Proiezioni elettorali: il futuro del centrodestra in Sicilia
La crisi del centrodestra in Sicilia, dunque, non è solo una diatriba sulla manovra, ma il chiaro segnale del via alla competizione per le elezioni regionali del 2027. Così come il voto segreto non è la causa, ma il campo di battaglia. In cui la ricandidatura di Schifani diventa un elemento negoziabile. E non così tanto scontato per il partito di Giorgia Meloni, che può valutare alternative interne in vista del 2027. Dal presidente Ars Galvagno all’eurodeputato Ruggero Razza. Facendo anche emergere il rischio di elezioni anticipate. In questo contesto, la stabilità immediata del governo sarà probabilmente ripristinata attraverso un rimpasto tecnico-politico.
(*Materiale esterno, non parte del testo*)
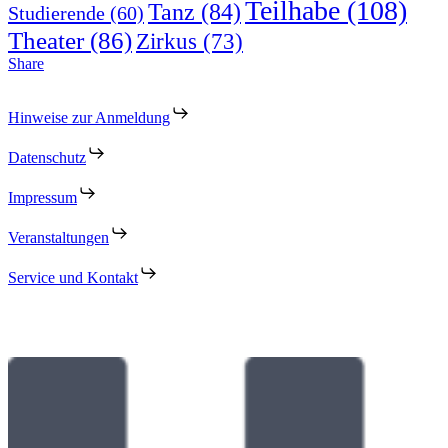
Teilhabe
(108)
Tanz
(84)
Studierende
(60)
Theater
(86)
Zirkus
(73)
Share
Hinweise zur Anmeldung
Datenschutz
Impressum
Veranstaltungen
Service und Kontakt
Che redistribuirà potere e deleghe – soprattutto nel cruciale settore della Sanità – a FdI e Lega, placando le immediate rivendicazioni. Pur indebolendo Schifani, tra valutazioni di efficienza e tentativi d’imporre l’agenda di riforma elettorale. In una guerra di ingegneria istituzionale, che determinerà il volto della futura classe dirigente siciliana.